### TASK ITEM:
Exactly as written, print out each entry in the data, with no pictures.

(Saved data entries)
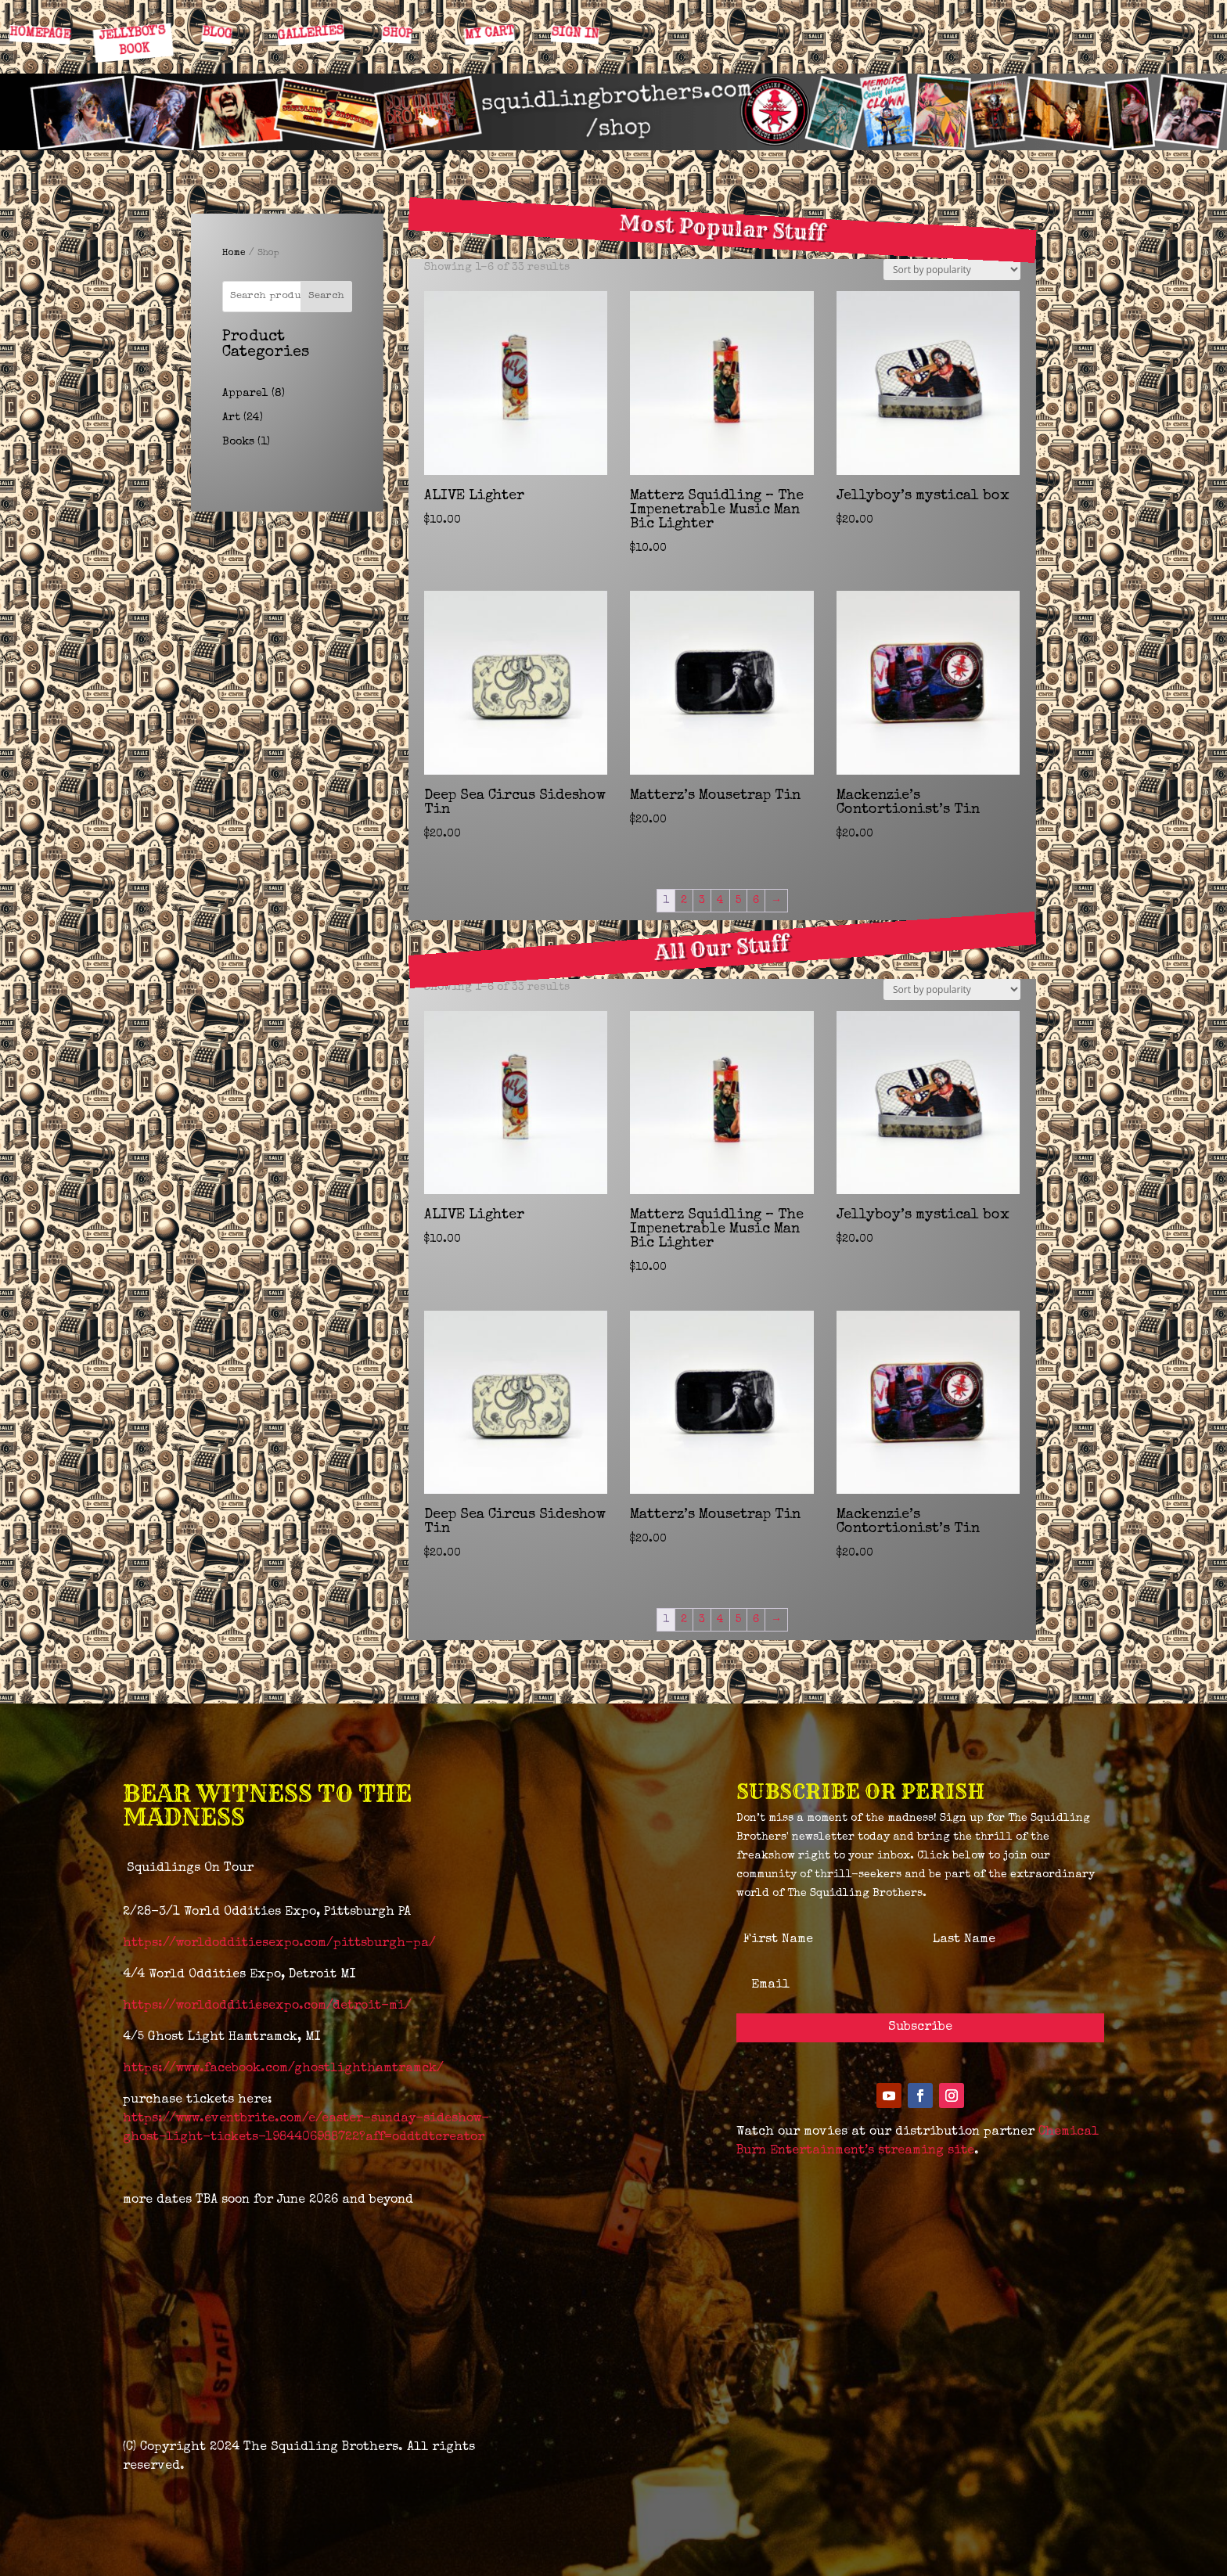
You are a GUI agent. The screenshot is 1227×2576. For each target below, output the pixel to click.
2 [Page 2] (684, 900)
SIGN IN (574, 34)
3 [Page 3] (702, 900)
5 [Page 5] (738, 900)
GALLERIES (310, 34)
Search (326, 296)
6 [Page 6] (756, 900)
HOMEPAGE (39, 34)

### EXPECTED ANSWER:
You are a GUI agent. The screenshot is 1227×2576. For each target below, output the pixel to click.
2 [Page 2] (684, 900)
SIGN IN (574, 34)
3 [Page 3] (702, 900)
5 [Page 5] (738, 900)
GALLERIES (310, 34)
Search (326, 296)
6 [Page 6] (756, 900)
HOMEPAGE (39, 34)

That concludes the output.